Thursday, April 08, 2010

U.S. v. Juarez, No. 09-50323 (4-8-10) (per curiam with Schroeder, Fisher and N. Smith). Fugitive! The word itself conjures running from the law. It also means tolling the chain gang of supervised release. That is what this case is about. Defendant was convicted of bank robbery in 1989. He was deported in 1992. His supervised release was due to expire in 1995. Ah, but the defendant came back to the U.S. in 1993. We know because he applied for a state driver's license in a false name. He was arrested in 1994 and again in 1995, the later for robbery, for which he got 15 years. After he served his time, he was released to the federal detainer.
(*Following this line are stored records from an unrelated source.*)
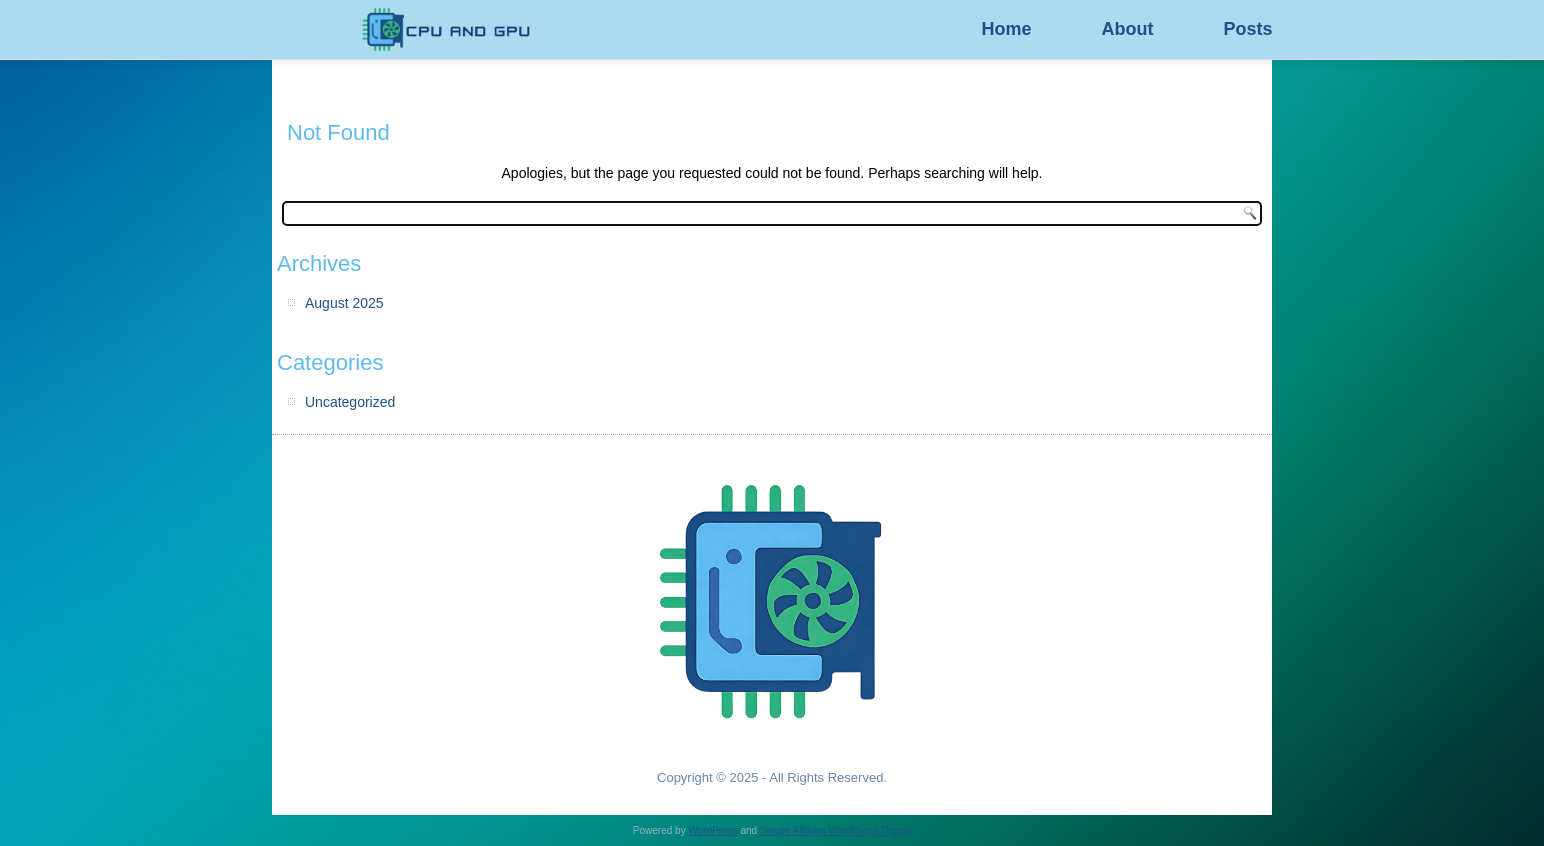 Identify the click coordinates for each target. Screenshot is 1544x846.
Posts (1247, 29)
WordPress (712, 830)
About (1127, 29)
He argued that his SR expired in 1995, before the court issued a warrant. "No," said the 9th, "because you were a fugitive." The 9th explained that he became a fugitive when he came back to the US (illegally) and failed to inform the probation officer of his change of address. Yes, that is the reasoning. The defendant had 72 hours to notify the probation office of his whereabouts when he returned. Fugitive tolling begins when the defendant absconds from supervision, making it impossible for the probation officer to supervise his actions, and ends when federal authorities are capable of resuming supervision. Direct supervision is not possible when the defendant was in Mexico, but was triggered when he returned, and then was tolled three days after it could be verified he was back in the U.S. and had not contacted his PO. The SR term does not toll only when a bench warrant is issued, but from the moment of absconding.